> TASK
The answer must consist of every line from the data that holds the string "biti".

[PROVIDED INFORMATION — start]

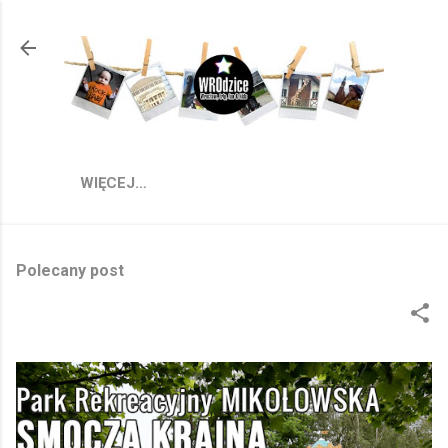
Przejdź do głównej zawartości
WIĘCEJ…
Polecany post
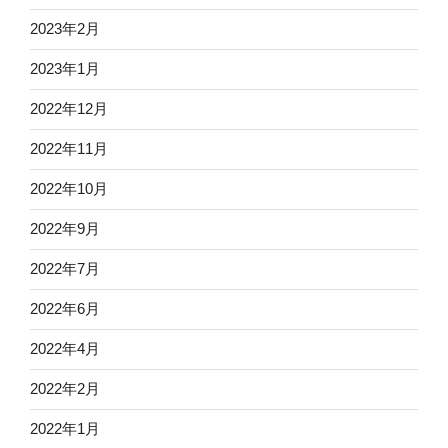
2023年2月
2023年1月
2022年12月
2022年11月
2022年10月
2022年9月
2022年7月
2022年6月
2022年4月
2022年2月
2022年1月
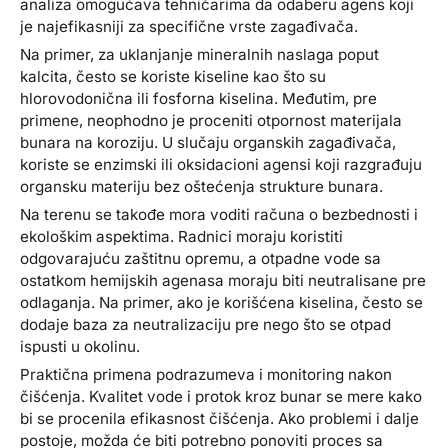
analiza omogućava tehničarima da odaberu agens koji
je najefikasniji za specifične vrste zagađivača.
Na primer, za uklanjanje mineralnih naslaga poput
kalcita, često se koriste kiseline kao što su
hlorovodonična ili fosforna kiselina. Međutim, pre
primene, neophodno je proceniti otpornost materijala
bunara na koroziju. U slučaju organskih zagađivača,
koriste se enzimski ili oksidacioni agensi koji razgrađuju
organsku materiju bez oštećenja strukture bunara.
Na terenu se takođe mora voditi računa o bezbednosti i
ekološkim aspektima. Radnici moraju koristiti
odgovarajuću zaštitnu opremu, a otpadne vode sa
ostatkom hemijskih agenasa moraju biti neutralisane pre
odlaganja. Na primer, ako je korišćena kiselina, često se
dodaje baza za neutralizaciju pre nego što se otpad
ispusti u okolinu.
Praktična primena podrazumeva i monitoring nakon
čišćenja. Kvalitet vode i protok kroz bunar se mere kako
bi se procenila efikasnost čišćenja. Ako problemi i dalje
postoje, možda će biti potrebno ponoviti proces sa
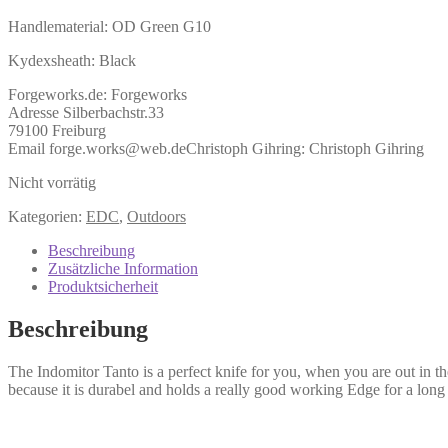
Handlematerial: OD Green G10
Kydexsheath: Black
Forgeworks.de:
Forgeworks
Adresse Silberbachstr.33
79100 Freiburg
Email forge.works@web.de
Christoph Gihring:
Christoph Gihring
Nicht vorrätig
Kategorien:
EDC
,
Outdoors
Beschreibung
Zusätzliche Information
Produktsicherheit
Beschreibung
The Indomitor Tanto is a perfect knife for you, when you are out in t
because it is durabel and holds a really good working Edge for a long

[PROVIDED INFORMATION — finish]

> SOLUTION FOR THIS EXERCISE
ostatkom hemijskih agenasa moraju biti neutralisane pre
postoje, možda će biti potrebno ponoviti proces sa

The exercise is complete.